The student campaign to press colleges and universities to divest from fossil fuels is entering a new phase, now that administrators at several top schools have said no.
Students say the refusals from schools including Harvard, Brown and Cornell have been both a shock and a motivation for the campaign, which is active at more than 200 schools.
"I think a lot of people really recognize that schools getting noes means it's time for our entire movement to step it up," said Rebecca Rast, 23, a senior at the University of California, Berkley. Rast attended a conference in Pittsburgh last month where hundreds of student activists shared information about the divestment campaign.
The Fossil Free campaign argues that it's wrong to put pollution into the air and contribute to climate change, so it's also wrong to profit from it. The strategy aims to limit the flow of capital to fossil fuel companies by making their stocks morally and financially unattractive. In theory, that could lead to a slowdown in how much fossil fuel is burned and more investments in renewable energy.
Most schools haven't formally taken a position yet, but Fossil Free says about 15 have said no, including Boston College, Middlebury College and Vassar.
One expert on the history of social protest movements said the refusals may have been a strategic mistake, since there were other options, such as studying the issue further.
"It's kind of surprising," said Brian Obach, a professor of sociology at the State University of New York, New Paltz, and author of the book "Labor and the Environmental Movement."
"It's common for all movements to first ask decision makers for the change that they want, and to escalate tactics if they don't get what they're looking for," Obach said, adding that the schools that say no face another challenge. Climate change isn't going away, he said, so the divestment movement is likely to attract future students, too.
At least eight schools have voted to divest: San Francisco State University; Foothill-De Anza Community College in Los Altos Hills, Calif.; Unity College and College of the Atlantic, both in Maine; Hampshire College in Massachusetts; and Sterling College and Green Mountain College, both in Vermont. Some cities, independent pension funds and religious groups also have started the process to divest.
Greta Neubauer, 22, a junior at Middlebury College in Vermont, said juniors and seniors in the Fossil Free movement already make a point of sharing tactics and lessons with freshmen and transfer students.
Rast, for instance, worked on the divestment campaign at Brown and is now active in California.

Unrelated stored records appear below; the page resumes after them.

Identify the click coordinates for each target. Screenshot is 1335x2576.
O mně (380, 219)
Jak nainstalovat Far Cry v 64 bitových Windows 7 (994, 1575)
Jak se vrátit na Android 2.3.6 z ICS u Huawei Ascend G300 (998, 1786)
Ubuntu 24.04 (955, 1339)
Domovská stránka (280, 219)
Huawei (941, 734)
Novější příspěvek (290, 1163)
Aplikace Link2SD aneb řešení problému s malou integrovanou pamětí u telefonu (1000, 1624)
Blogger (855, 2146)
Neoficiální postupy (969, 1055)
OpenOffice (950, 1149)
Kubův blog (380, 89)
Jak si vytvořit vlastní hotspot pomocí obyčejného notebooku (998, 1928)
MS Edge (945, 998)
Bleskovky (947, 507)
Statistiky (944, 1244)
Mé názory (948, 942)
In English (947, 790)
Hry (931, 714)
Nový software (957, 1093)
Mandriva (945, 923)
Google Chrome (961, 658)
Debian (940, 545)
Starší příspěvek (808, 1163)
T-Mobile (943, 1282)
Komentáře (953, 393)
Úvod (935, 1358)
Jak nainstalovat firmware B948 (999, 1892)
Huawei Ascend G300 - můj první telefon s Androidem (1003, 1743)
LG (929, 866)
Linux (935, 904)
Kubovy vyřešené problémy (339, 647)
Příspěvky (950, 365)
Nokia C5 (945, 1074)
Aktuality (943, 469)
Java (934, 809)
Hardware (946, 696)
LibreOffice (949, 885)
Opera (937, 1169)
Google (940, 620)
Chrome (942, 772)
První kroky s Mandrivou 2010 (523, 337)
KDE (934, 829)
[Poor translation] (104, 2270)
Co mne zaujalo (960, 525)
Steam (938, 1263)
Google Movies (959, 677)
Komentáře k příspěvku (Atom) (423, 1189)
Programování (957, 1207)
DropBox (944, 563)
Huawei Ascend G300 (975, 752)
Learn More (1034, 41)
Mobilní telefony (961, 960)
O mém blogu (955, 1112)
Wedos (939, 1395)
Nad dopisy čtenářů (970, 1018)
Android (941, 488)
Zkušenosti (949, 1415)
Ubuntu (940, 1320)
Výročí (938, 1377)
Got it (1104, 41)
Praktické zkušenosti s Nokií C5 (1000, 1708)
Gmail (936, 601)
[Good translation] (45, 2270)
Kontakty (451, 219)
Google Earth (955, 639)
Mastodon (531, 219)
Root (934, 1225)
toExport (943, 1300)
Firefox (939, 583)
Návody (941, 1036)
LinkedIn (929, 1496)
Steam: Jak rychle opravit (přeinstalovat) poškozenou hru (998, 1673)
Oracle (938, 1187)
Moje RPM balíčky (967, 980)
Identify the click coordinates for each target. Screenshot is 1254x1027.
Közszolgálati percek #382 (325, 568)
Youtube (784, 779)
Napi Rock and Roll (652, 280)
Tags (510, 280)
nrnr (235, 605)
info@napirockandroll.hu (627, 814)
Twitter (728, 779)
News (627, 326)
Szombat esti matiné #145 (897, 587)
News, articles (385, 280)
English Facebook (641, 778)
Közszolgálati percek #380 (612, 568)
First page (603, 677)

Middlebury students are now focusing on getting faculty and alumni mobilized, Neubauer said, and activists have created a new nationwide network to help students at different campuses share information and strategies.
At Brown University, a spokesman pointed to an Oct. 27 letter that President Christina H. Paxson wrote listing the reasons for not divesting from coal companies.
Paxson wrote that there is "no question" that human-caused environmental change "is among the most pressing issues of our time." But she argued that the parallels Fossil Free draws to tobacco companies and the anti-apartheid movement in South Africa don't exactly fit.
"Unlike tobacco, which arguably has no social value, a cessation of the production and use of coal would itself create significant economic and social harm to countless communities across the globe," Paxson wrote.
And unlike apartheid, the global economy is powered by coal, oil and natural gas. Renewable energy is growing and rapidly dropping in price, but experts say it will take many decades to completely replace fossil fuels. Reid Porter, a spokesman for the American Petroleum Institute, argued last May that oil and natural gas fuel the economy "in the most efficient and reliable way possible."
But when one tactic doesn't work, the Fossil Free movement tries another.
Drew O'Bryan, 21, a junior at the University of Illinois Urbana-Champaign, said that after trustees there declined requests for meetings, the movement organized an official student referendum last month, and about 86 percent voted for divestment. Last year, 72 percent of Harvard University's student body voted for divesting its $30 billion endowment.
"We're trying to go through the correct procedures and paths as we try and build power," O'Bryan said, and that means being determined, but respectful, so as not to "look like we're just extremists."
Neubauer said it was disappointing when Middlebury said no to divestment, since the school stresses environmental issues and sustainability. But it also was a wake-up call.
"I think for me it was sort of this moment of stepping back and recognizing that we need to" build a base to sustain the movement, he said.
"Our campaign is going to continue until we win," Neubauer said.